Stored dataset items
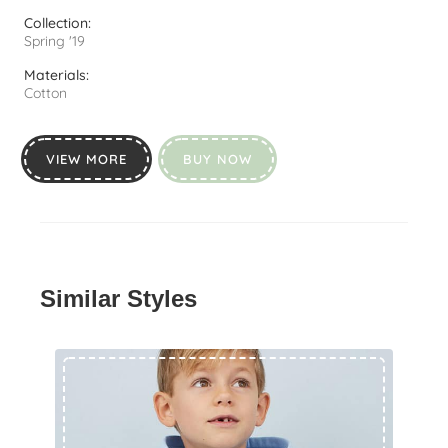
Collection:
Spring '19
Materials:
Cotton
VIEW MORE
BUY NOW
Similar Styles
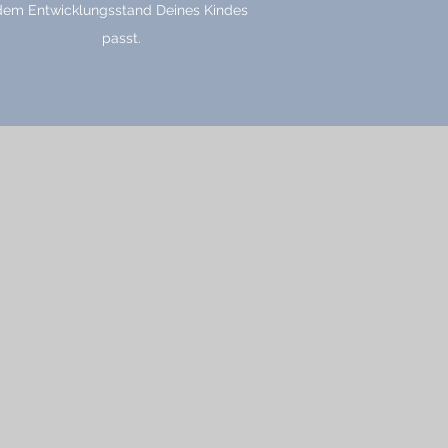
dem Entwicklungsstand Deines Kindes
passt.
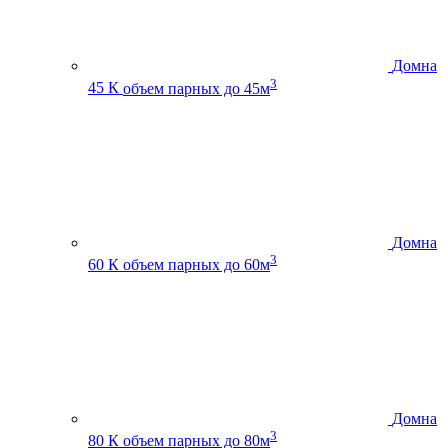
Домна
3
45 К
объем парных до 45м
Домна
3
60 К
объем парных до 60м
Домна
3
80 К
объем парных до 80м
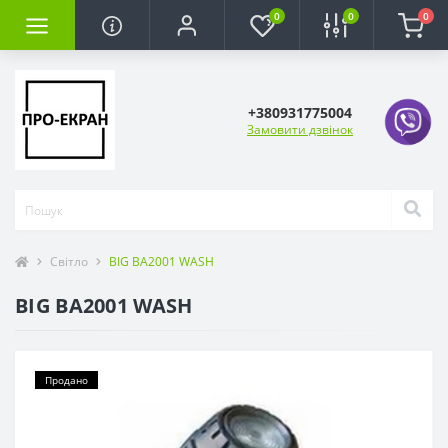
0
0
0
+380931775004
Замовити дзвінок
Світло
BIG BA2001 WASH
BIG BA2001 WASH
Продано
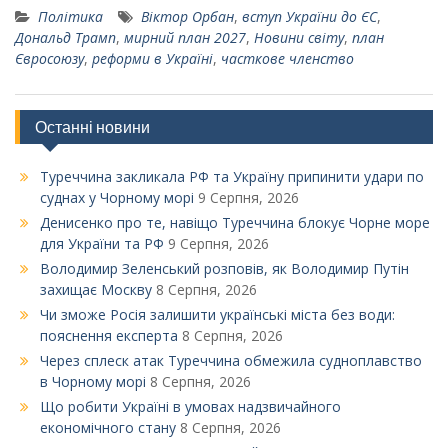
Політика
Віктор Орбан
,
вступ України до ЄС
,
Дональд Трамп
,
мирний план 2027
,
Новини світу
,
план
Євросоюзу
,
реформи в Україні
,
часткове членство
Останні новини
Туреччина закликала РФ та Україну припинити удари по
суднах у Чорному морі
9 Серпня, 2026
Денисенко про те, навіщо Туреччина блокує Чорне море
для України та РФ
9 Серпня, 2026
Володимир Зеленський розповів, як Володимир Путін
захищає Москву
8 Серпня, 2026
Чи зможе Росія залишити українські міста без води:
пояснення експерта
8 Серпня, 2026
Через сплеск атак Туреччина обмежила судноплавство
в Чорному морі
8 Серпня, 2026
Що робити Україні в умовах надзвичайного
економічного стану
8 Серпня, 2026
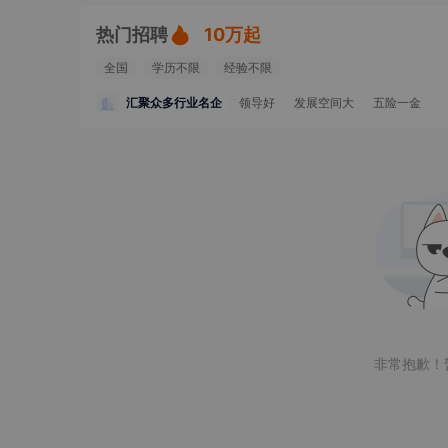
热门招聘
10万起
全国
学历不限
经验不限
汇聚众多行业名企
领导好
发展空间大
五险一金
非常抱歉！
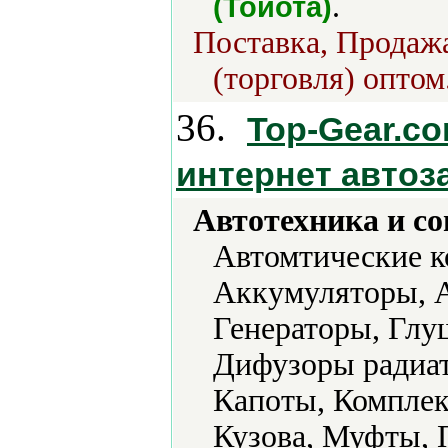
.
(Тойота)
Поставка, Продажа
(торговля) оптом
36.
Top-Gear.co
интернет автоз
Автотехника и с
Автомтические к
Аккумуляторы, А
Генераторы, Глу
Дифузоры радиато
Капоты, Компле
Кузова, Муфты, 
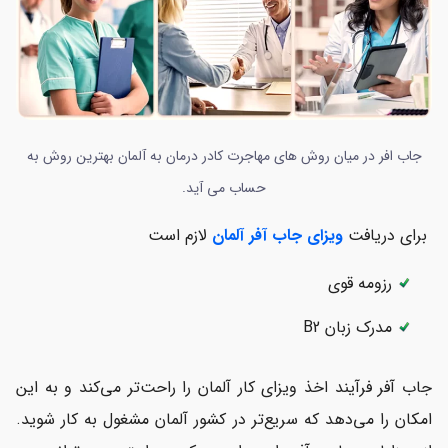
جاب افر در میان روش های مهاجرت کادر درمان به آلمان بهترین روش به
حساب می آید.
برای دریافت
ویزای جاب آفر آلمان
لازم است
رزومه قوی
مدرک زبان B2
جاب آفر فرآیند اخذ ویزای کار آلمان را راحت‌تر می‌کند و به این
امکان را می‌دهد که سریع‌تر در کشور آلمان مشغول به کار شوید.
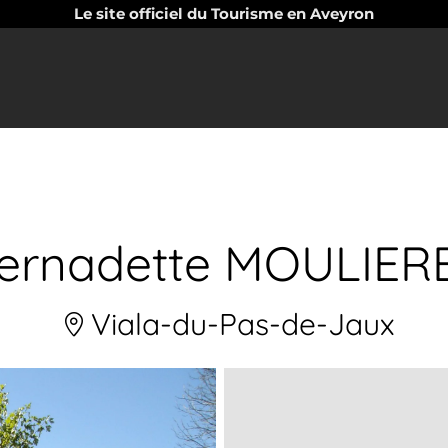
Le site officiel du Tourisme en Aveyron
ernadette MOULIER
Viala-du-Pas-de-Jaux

==

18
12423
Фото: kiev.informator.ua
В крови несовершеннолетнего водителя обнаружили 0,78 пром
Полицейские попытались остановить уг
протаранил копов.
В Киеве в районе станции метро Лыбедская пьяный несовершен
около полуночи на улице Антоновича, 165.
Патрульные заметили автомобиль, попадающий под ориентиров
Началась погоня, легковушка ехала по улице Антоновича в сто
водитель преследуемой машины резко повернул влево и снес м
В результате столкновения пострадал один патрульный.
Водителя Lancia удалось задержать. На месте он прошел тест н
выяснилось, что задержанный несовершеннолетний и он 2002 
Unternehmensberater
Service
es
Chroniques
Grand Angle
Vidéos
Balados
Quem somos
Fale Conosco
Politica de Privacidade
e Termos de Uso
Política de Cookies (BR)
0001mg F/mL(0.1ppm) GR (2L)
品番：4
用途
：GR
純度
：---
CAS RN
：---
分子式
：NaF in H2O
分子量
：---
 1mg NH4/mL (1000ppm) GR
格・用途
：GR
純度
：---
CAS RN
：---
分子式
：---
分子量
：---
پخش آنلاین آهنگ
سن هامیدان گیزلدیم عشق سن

* * *

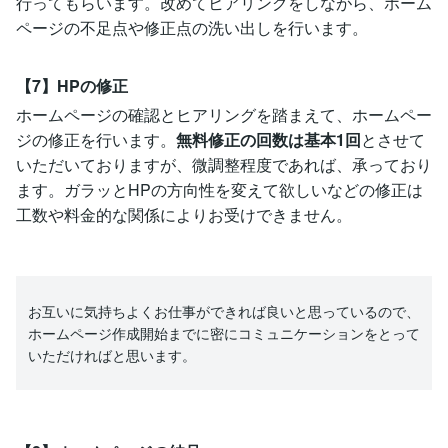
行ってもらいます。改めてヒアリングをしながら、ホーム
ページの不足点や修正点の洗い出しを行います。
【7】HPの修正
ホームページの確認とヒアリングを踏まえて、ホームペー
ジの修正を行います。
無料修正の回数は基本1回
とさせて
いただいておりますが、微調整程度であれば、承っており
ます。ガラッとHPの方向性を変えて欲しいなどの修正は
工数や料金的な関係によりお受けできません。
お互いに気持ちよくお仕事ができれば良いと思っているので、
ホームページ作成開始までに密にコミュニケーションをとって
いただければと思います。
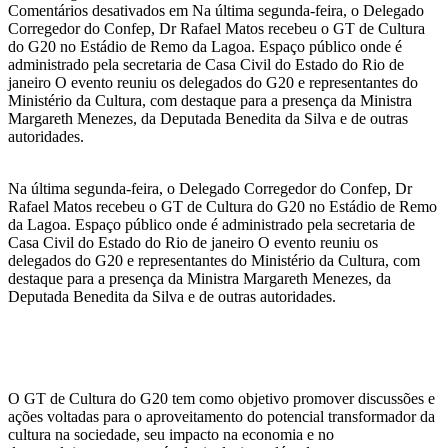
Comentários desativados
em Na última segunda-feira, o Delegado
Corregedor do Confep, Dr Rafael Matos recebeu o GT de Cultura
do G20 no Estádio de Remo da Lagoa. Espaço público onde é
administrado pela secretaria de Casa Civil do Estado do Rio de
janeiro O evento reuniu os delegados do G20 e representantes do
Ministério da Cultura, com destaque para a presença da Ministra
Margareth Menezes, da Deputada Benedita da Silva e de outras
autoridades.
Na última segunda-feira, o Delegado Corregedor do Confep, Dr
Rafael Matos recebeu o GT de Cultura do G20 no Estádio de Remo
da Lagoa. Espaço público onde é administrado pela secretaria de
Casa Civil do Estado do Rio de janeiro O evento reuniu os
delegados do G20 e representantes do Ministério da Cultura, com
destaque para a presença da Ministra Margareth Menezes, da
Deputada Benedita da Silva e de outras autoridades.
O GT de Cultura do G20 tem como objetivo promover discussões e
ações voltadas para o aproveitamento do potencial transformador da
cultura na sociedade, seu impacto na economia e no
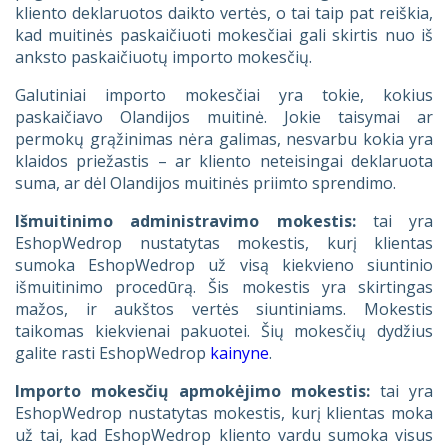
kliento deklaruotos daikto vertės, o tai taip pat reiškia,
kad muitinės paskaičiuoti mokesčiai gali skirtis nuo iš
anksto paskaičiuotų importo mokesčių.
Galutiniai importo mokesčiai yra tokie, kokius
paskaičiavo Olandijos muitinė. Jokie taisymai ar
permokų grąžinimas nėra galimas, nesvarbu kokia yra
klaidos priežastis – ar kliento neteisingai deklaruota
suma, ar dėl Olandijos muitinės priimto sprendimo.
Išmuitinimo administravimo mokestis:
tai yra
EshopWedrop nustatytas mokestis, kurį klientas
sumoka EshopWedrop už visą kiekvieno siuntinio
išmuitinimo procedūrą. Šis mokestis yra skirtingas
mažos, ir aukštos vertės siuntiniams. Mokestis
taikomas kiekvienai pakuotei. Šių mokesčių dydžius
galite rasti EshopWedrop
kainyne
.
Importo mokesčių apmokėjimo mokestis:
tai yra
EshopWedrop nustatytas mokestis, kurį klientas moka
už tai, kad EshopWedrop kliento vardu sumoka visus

Exercise prompt: Your answer should be a single number, namely how many lines of the data above hold "destaque".

Your solution: 2